When you are looking for ways to increase the start-up capital of the business you are putting up, there are many financial institutions that offer the type of loans that will fit your business needs. These entities include commercial, trust and saving banks; straight commercial lenders and even credit card companies for individuals who are holding high valued credit cards with a very high credit limit.

When contemplating filing for a business loan, you must first know and understand the various types of business loans available on the market today. This will enable you to review and select the most appropriate loan package that would suit your need. Line-of-Credit is one type of business loan available from any loan company that exists in the market today.
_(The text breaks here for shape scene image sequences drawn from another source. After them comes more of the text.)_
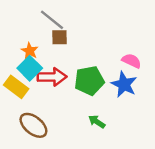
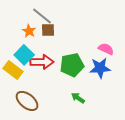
orange star: (30, 51) -> (29, 31), moved
blue star: (124, 84) -> (100, 68), turned -30

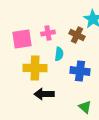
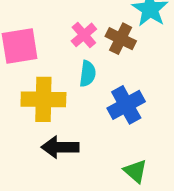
pink cross: (48, 33) -> (84, 35), moved, turned -32
blue cross: (80, 71) -> (126, 105), turned -36

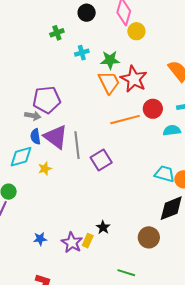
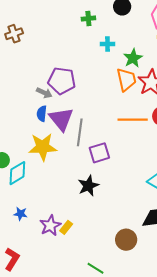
green star: (110, 60) -> (133, 58), turned 30
cyan diamond: (21, 157) -> (17, 173), moved, turned -30
yellow star: (45, 169) -> (43, 147), size x2.0
black star: (103, 227) -> (88, 186), moved, size x1.5

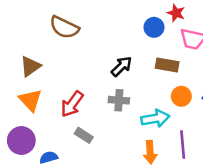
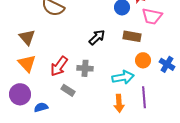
brown triangle: (30, 66) -> (27, 37), turned -36
gray cross: (119, 100) -> (85, 68), moved

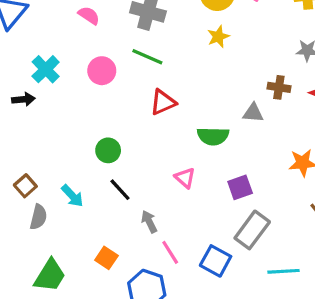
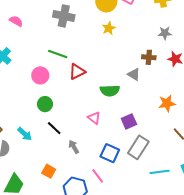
pink semicircle: (89, 15) -> (16, 21), moved
green line: (147, 57) -> (58, 54), moved
pink circle: (102, 71) -> (40, 75), moved
gray triangle: (253, 113) -> (134, 74), turned 32
pink line: (170, 252) -> (98, 176), moved
blue square: (216, 261) -> (110, 153), moved

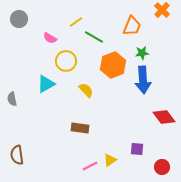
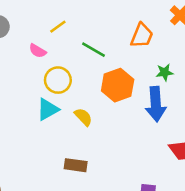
yellow line: (76, 22) -> (58, 27), moved
green star: (142, 53) -> (165, 72), moved
cyan triangle: (46, 84) -> (48, 109), moved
Line-of-Credit loans are business loans more suited to small businesses. It is a kind of a bank loan that is more permanent in nature because it basically protects the business from cash flow emergencies. Line-of-credit loans are usually intended for the purchase of inventory goods and payment for the operational cost of the business.

They are never intended for the purchase of any fixed assets such as business equipment or properties for the business. The main function of a line-of-credit loan is to extend or automatically increase the checking account of the business to a specific amount but enough to cover any payment shortage transaction made by the business.

The extended cash is actually a form of cash advance from the lending institution and this, of course, will incur interest from the time the cash was advanced by the bank until such time it’s paid back in full.

In most banks and more reliable license money lenders in Singapore, line-of-credit incurs the least interest rate and the loan is sometimes considered to be a form of flexible loans because of the following reasons.

First, the borrowers are given the right to cancel the loan in the event their businesses are compromised; second, interest remittances can be done on a monthly basis or depending on what was agreed on between the bank and the borrower.

Third and most important of all, the principal amount can be paid off at the borrower’s convenience. Because of the loan’s flexibility, most lending institutions only provides a one year term on its applicability. However, there can be an agreement between the borrower and the lender to include a condition on the contract allowing an automatic renewal of the loan but with an annual fee to pay by the borrower.

Like any other forms of financial loan packages, line-of-credit is neither healthy nor unhealthy for businesses and the advantage or disadvantage of this cash loan in Singapore to any commercial trade depends entirely on how it is used. Just like in any situation, anything excessive can be bad and excessive borrowing against line-of-credit can be bad for business.

As in the case of any other type of business loan, borrowers should seriously study the terms and conditions of loans including fees, interest rates, and repayment schedules.

A serious and thorough study of loan packages you intend to avail of will protect you from any legal problems that may occur in the future.